Já tive amigo intelectual e ignorante, estuprador, estelionatário, assaltante, assassino, psicopata, drogado, homossexual, negro, branco, estrangeiro, nortista e nordestino, sulista, sudestino e centroestino, político, padre, pastor, rabino e pai de santo; mantive casos com prostituta, bissexual, depressiva, moradora de mansão e favela, empresária, faxineira, nova, velha, bonita, feia, gorda, magra, branca, negra, brasileiras e estrangeiras; bebi em taça de cristal e copo de requeijão, vesti linho, flanela, frequentei bons restaurantes e comi quentinha na periferia; viajei em aeronaves e de carona, na boleia de um caminhão; conheci Paris e o sertão; a riqueza, a miséria, pessoas bem-sucedidas, fracassadas; quem ria e quem chorava. Cantei rock, forró, samba, reggae e gospel. Torci pelo campeão e pelo rebaixado. Chorei com histórias de superação, filmes de amor e também sorri com humor inocente.

Em todas essas experiências sensoriais mantive a base da minha formação familiar, religiosa e social, permitindo, contudo, que os meus conceitos fossem aprimorados.

Descobri que atrás desses rótulos existiam pessoas, seres que, em algum momento, nossa semelhança humana nos aproximou, embora eu não tivesse a afinidade com suas crenças, práticas, atitudes e comportamentos. Isso me fez uma pessoa melhor. Não que eu tenha alcançado a perfeição, apenas me tornei muito melhor do que poderia ser caso não tivesse absorvido os ensinamentos dessas relações.

Nesta semana recebi a mensagem de um jornalista, em resposta a uma sugestão de pauta para o meu livro “Papa Mike – A realidade do policial militar”, onde ficou claro que recusava a sugestão simplesmente pelo preconceito aos policiais.

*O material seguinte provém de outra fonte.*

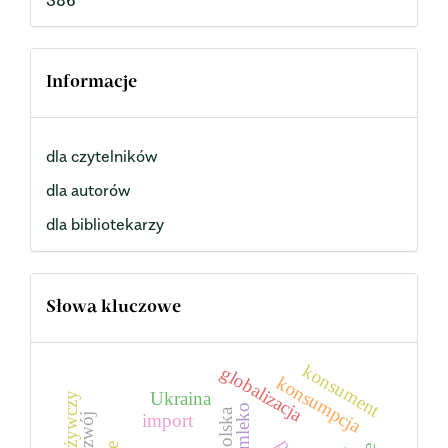
386
Informacje
dla czytelników
dla autorów
dla bibliotekarzy
Słowa kluczowe
konsument
globalizacja
konsumpcja
Ukraina
mleko
Polska
import
rozwój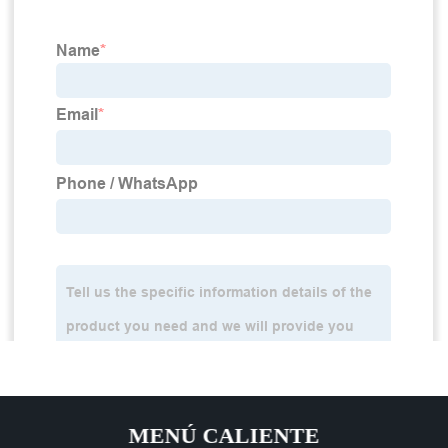
MENÚ CALIENTE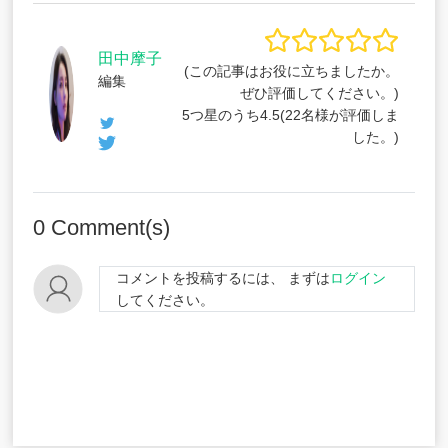
田中摩子
(この記事はお役に立ちましたか。
編集
ぜひ評価してください。)
5つ星のうち
4.5
(
22
名様が評価しま
した。)
0
Comment(s)
コメントを投稿するには、 まずは
ログイン
してください。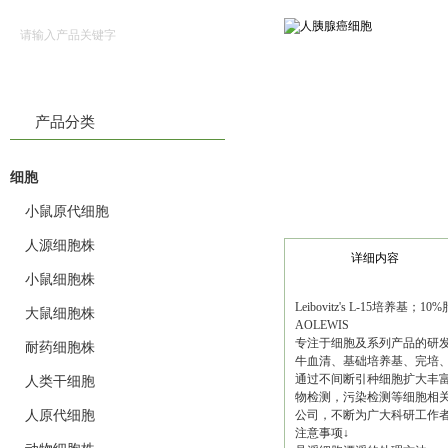
产品分类
细胞
小鼠原代细胞
人源细胞株
详细内容
小鼠细胞株
Leibovitz's L-15培养
大鼠细胞株
AOLEWIS
专注于细胞及系列产品的研
耐药细胞株
牛血清、基础培养基、完培、
通过不间断引种细胞扩大丰富
人类干细胞
物检测，污染检测等细胞相
人原代细胞
公司，不断为广大科研工作
注意事项↓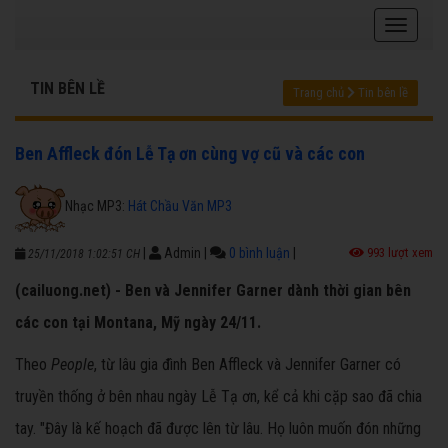
TIN BÊN LỀ
Trang chủ
Tin bên lề
Ben Affleck đón Lễ Tạ ơn cùng vợ cũ và các con
Nhạc MP3:
Hát Chầu Văn MP3
|
Admin
|
0 bình luận
|
993 lượt xem
25/11/2018 1:02:51 CH
(cailuong.net) - Ben và Jennifer Garner dành thời gian bên
các con tại Montana, Mỹ ngày 24/11.
Theo
People
, từ lâu gia đình Ben Affleck và Jennifer Garner có
truyền thống ở bên nhau ngày Lễ Tạ ơn, kể cả khi cặp sao đã chia
tay. "Đây là kế hoạch đã được lên từ lâu. Họ luôn muốn đón những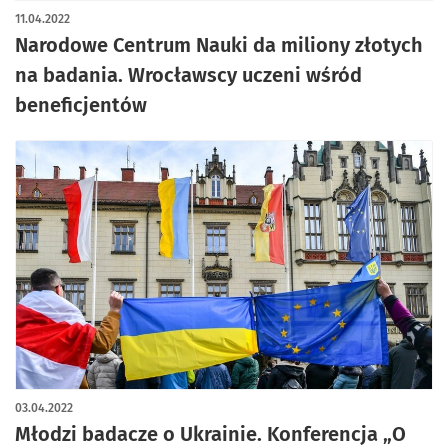
11.04.2022
Narodowe Centrum Nauki da miliony złotych
na badania. Wrocławscy uczeni wśród
beneficjentów
03.04.2022
Młodzi badacze o Ukrainie. Konferencja „O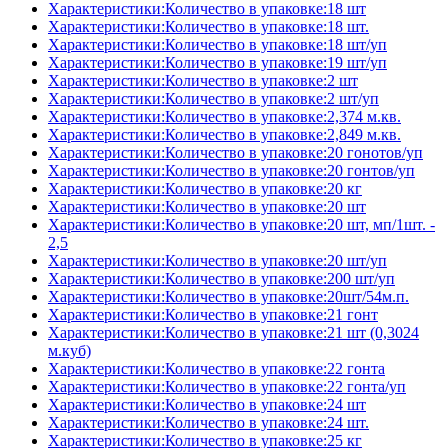
Характеристики:Количество в упаковке:18 шт
Характеристики:Количество в упаковке:18 шт.
Характеристики:Количество в упаковке:18 шт/уп
Характеристики:Количество в упаковке:19 шт/уп
Характеристики:Количество в упаковке:2 шт
Характеристики:Количество в упаковке:2 шт/уп
Характеристики:Количество в упаковке:2,374 м.кв.
Характеристики:Количество в упаковке:2,849 м.кв.
Характеристики:Количество в упаковке:20 гонотов/уп
Характеристики:Количество в упаковке:20 гонтов/уп
Характеристики:Количество в упаковке:20 кг
Характеристики:Количество в упаковке:20 шт
Характеристики:Количество в упаковке:20 шт, мп/1шт. -
2,5
Характеристики:Количество в упаковке:20 шт/уп
Характеристики:Количество в упаковке:200 шт/уп
Характеристики:Количество в упаковке:20шт/54м.п.
Характеристики:Количество в упаковке:21 гонт
Характеристики:Количество в упаковке:21 шт (0,3024
м.куб)
Характеристики:Количество в упаковке:22 гонта
Характеристики:Количество в упаковке:22 гонта/уп
Характеристики:Количество в упаковке:24 шт
Характеристики:Количество в упаковке:24 шт.
Характеристики:Количество в упаковке:25 кг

Preconceito à parte, o mínimo que eu esperava desse vagabundo é que ele lesse o livro. O adjetivo não se refere ao disfemismo de concluir que seja um marginal, mas ao fato de que ele nem sequer teve a dignidade de ler a obra antes da contraindicação aos seus leitores, simplesmente por tratar-se de uma temática e de um autor policial. Tenho certeza de que se teria surpreendido, como tem acontecido com muitos outros colegas dele.

O mundo está repleto de pessoas assim, as quais dão ao preconceito suas mais perversas roupagens, todas elas repugnantes, todas capazes de subtrair dos seus semelhantes as diversas oportunidades.

Aqui vai meu gesto de repúdio à atitude de alguém que tanto invoca a liberdade de expressão. Faço-o com a responsabilidade que a mim atribuí: denunciar toda a espécie de apartheid social e contra ela lutar.

Ao nobre jornalista só tenho a dizer que a forma preconceituosa com que me tratou não vai atingir os propósitos de quem discrimina, qual seja, conviver com as diferenças e com as vozes dissonantes. Nessa questão, pior para ele que não leu o livro. Certamente passaria a ter muitos outros argumentos para falar mal da polícia, caso um dia decidisse largar as fileiras dos covardes.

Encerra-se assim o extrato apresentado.